As PCMag reports, in a recent episode of The Joe Rogan Experience, Musk claimed that Tesla will “hopefully” demo its new Roadster before the end of 2025, and that the vehicle includes “crazy, crazy technology,” different from what has previously been announced.
That came after OpenAI CEO Sam Altman tweeted that he’d cancelled the Roadster order he placed in 2018, but got an email bounce-back when trying to retrieve his $50,000 deposit. “I really was excited for the car! And I understand delays. But 7.5 years has felt like a long time to wait,” Altman wrote last week.
The next-gen Roadster, named after the first EV Tesla released in 2008, has been presented as a high-end, limited-edition model with more advanced features than other Teslas.
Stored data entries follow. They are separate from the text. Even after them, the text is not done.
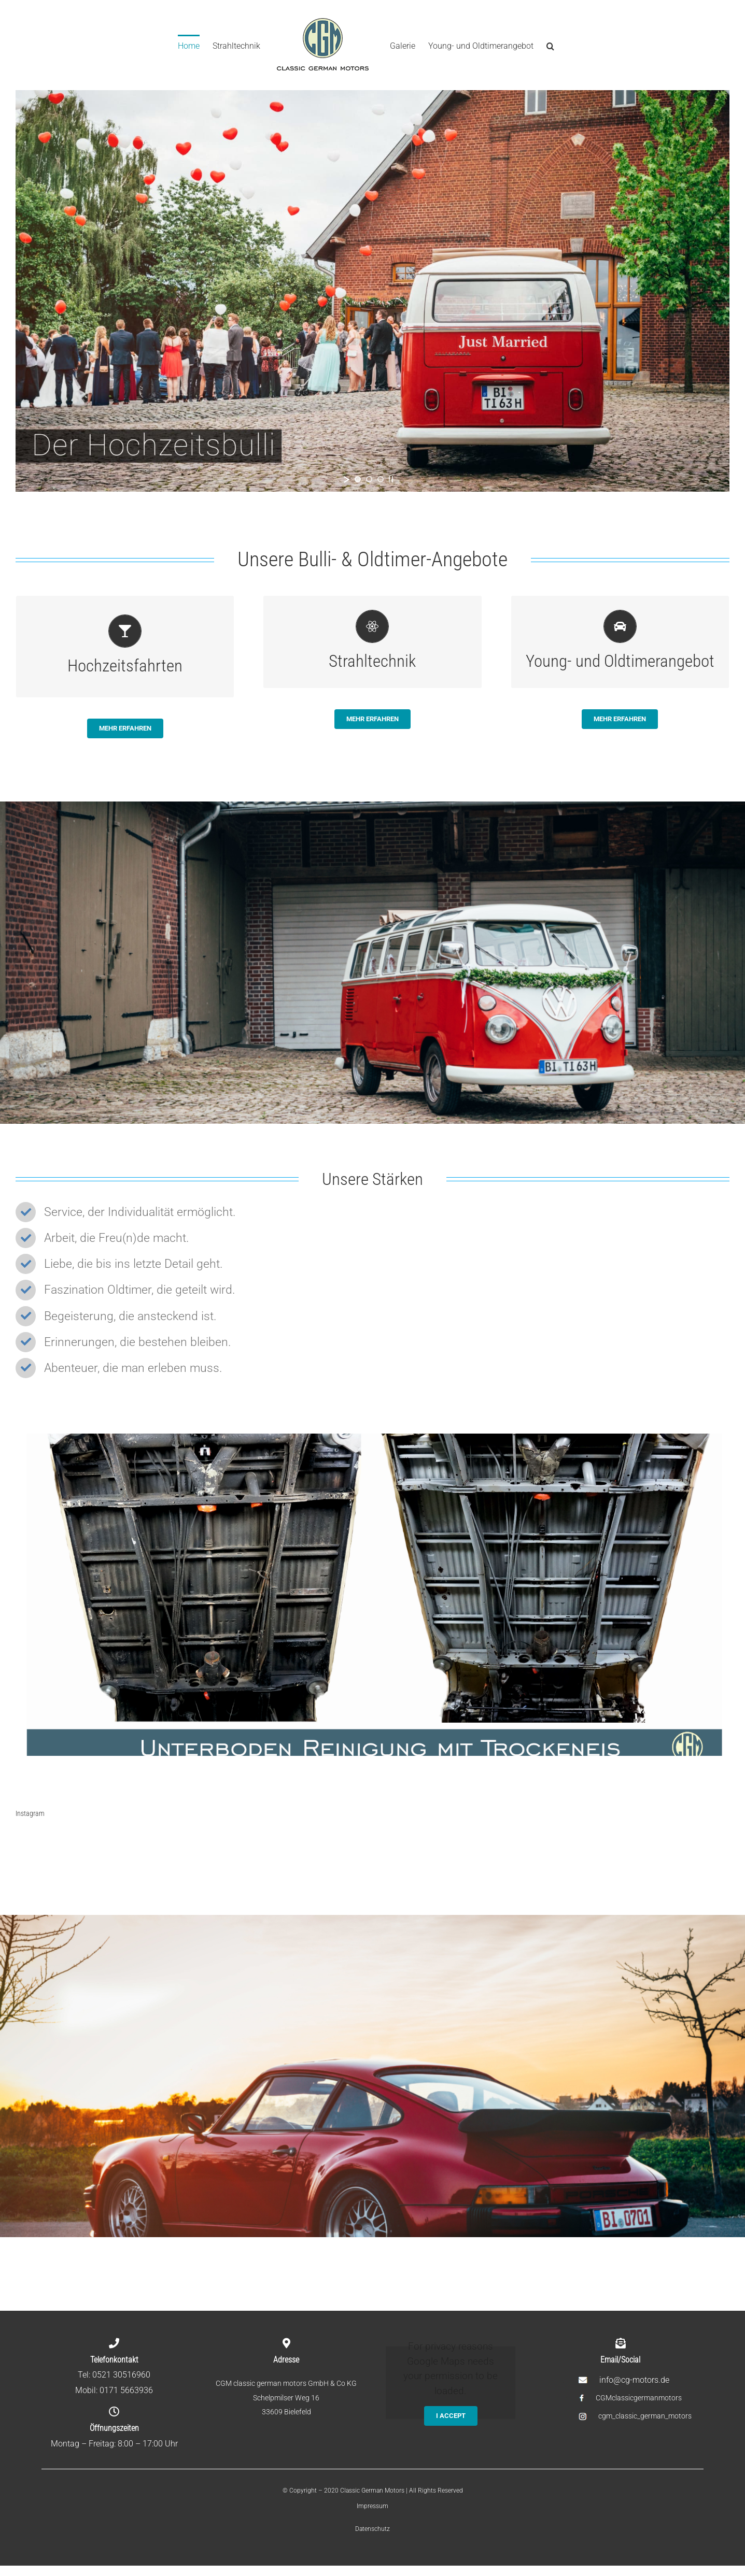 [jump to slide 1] (358, 479)
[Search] (550, 45)
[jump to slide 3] (380, 479)
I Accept (451, 2416)
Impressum (372, 2506)
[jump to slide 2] (369, 479)
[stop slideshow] (391, 479)
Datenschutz (372, 2528) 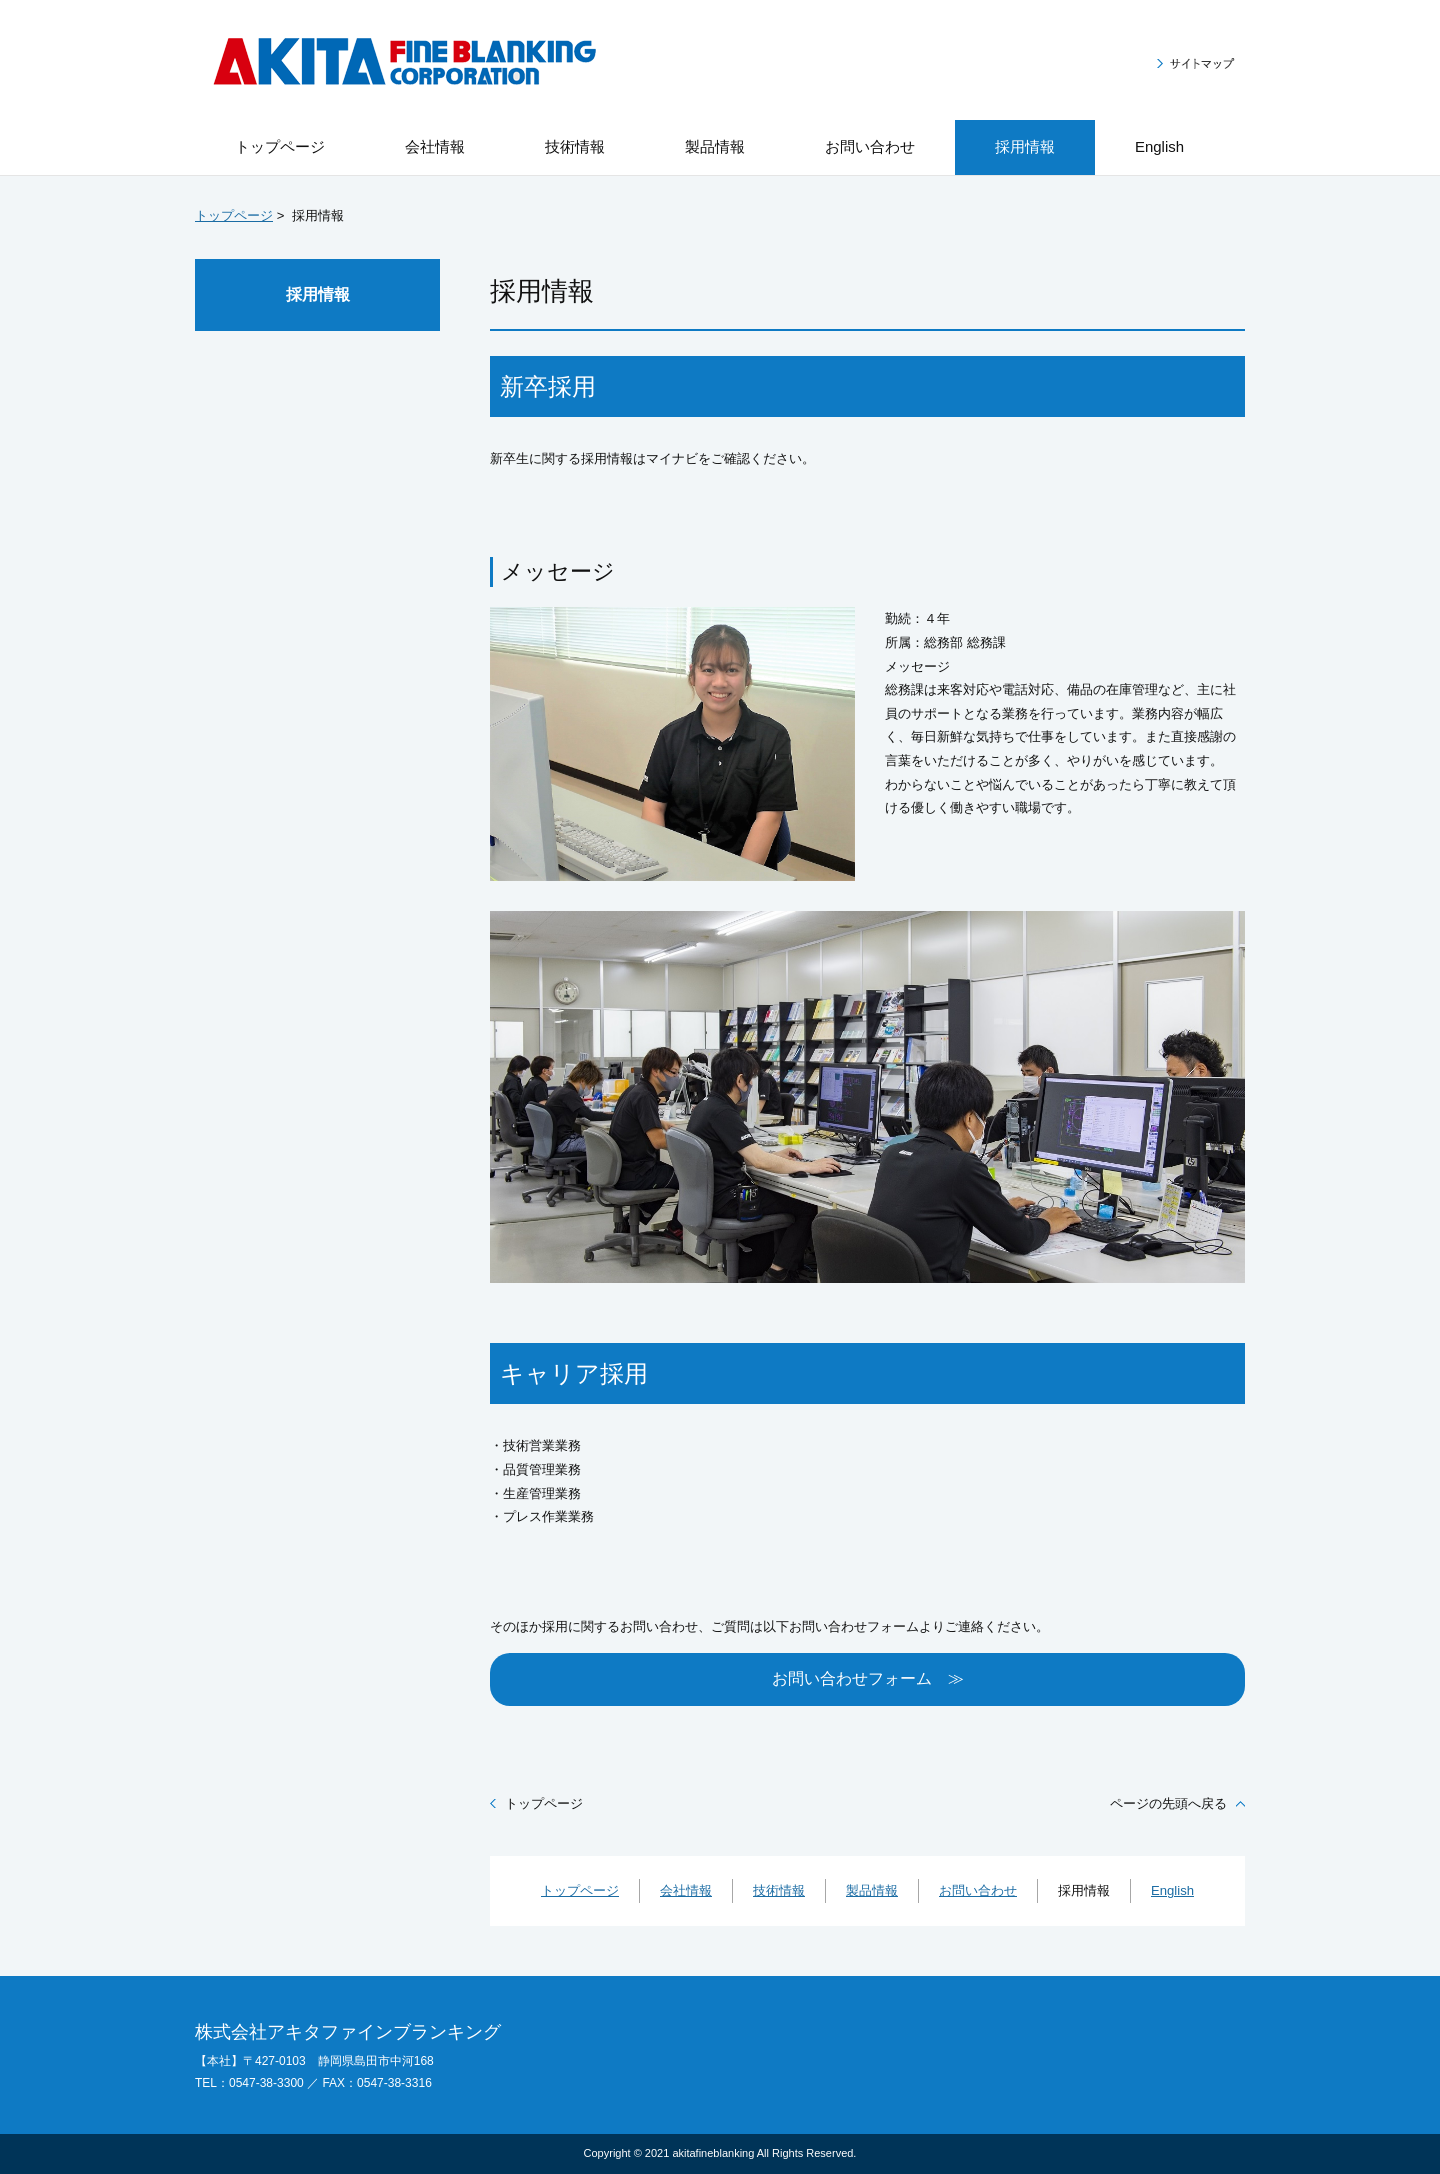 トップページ (234, 215)
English (1172, 1890)
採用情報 (318, 294)
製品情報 (872, 1890)
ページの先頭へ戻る (1168, 1803)
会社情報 (686, 1890)
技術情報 (779, 1890)
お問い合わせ (978, 1890)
It was initially slated for production in 2020 before being pushed back to 2021 and every year since. In early 2024, Musk promised it would go into production in 2025.
Musk hit back at Altman with his own tweet: “You stole a non-profit,” Musk wrote, alluding to OpenAI restructuring as a for-profit company, which prompted Musk to sue. He also said Altman got a refund on his Roadster deposit within 24 hours. “You forgot to mention [that],” Musk wrote, “but that is in your nature.”
Altman countered over the weekend, arguing that he “helped turn the thing you left for dead into what should be the largest non-profit ever. You know as well as anyone [that] a structure like what OpenAI has now is required to make that happen.”
Musk left the OpenAI board in 2018. He started xAI and released Grok partly in response to OpenAI and ChatGPT. “You also wanted Tesla to take OpenAI over, no nonprofit at all,” Altman added. “And you said we had a 0% [chance] of success. Now you have a great AI company, and so do we. Can’t we all just move on?”
The answer to that is probably nope. Musk’s most recent retweet concerns former OpenAI employees who have criticized Altman’s leadership. On the Roadster, meanwhile, Musk tells Rogan that, “If you took all the James Bond cars and combined them, it’s crazier than that.”
The CEO made a vague allusion to making flying vehicles. “My friend Peter Thiel once reflected that the future was supposed to have flying cars, but we don’t have flying cars. I think if Peter wants a flying car, we should be able to buy one.” When asked if Tesla is actively working on a flying car, Musk said people would “have to wait until the demo.”
Launching a science fiction-style flying car in just a few months seems highly unrealistic.
Electrek believes it’s more likely that any “flying” capabilities we see will involve technology such as cold-air thrusters or fans, which could help the new Roadster take off and hover for a few short moments. Musk’s bold predictions come as Tesla’s profits dropped 37% in its most recent quarter and amid yet-to-be-approved shareholder proposals that could result in him receiving $1 trillion in stock over the next decade.